Task objective - Give every line below again, exactly.

(Page-level text extractions)
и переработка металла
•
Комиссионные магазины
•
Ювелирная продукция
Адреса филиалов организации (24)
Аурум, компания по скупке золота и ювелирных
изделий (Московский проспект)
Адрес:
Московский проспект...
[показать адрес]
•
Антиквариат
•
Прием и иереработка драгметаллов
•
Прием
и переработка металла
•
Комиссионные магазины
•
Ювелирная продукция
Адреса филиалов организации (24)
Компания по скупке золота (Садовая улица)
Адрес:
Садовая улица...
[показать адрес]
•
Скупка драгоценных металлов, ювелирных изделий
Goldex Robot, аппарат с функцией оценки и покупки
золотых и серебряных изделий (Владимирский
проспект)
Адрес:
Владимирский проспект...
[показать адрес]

Solved problem -
и переработка металла
•
Комиссионные магазины
•
Ювелирная продукция
Адреса филиалов организации (24)
Аурум, компания по скупке золота и ювелирных
изделий (Московский проспект)
Адрес:
Московский проспект...
[показать адрес]
•
Антиквариат
•
Прием и иереработка драгметаллов
•
Прием
и переработка металла
•
Комиссионные магазины
•
Ювелирная продукция
Адреса филиалов организации (24)
Компания по скупке золота (Садовая улица)
Адрес:
Садовая улица...
[показать адрес]
•
Скупка драгоценных металлов, ювелирных изделий
Goldex Robot, аппарат с функцией оценки и покупки
золотых и серебряных изделий (Владимирский
проспект)
Адрес:
Владимирский проспект...
[показать адрес]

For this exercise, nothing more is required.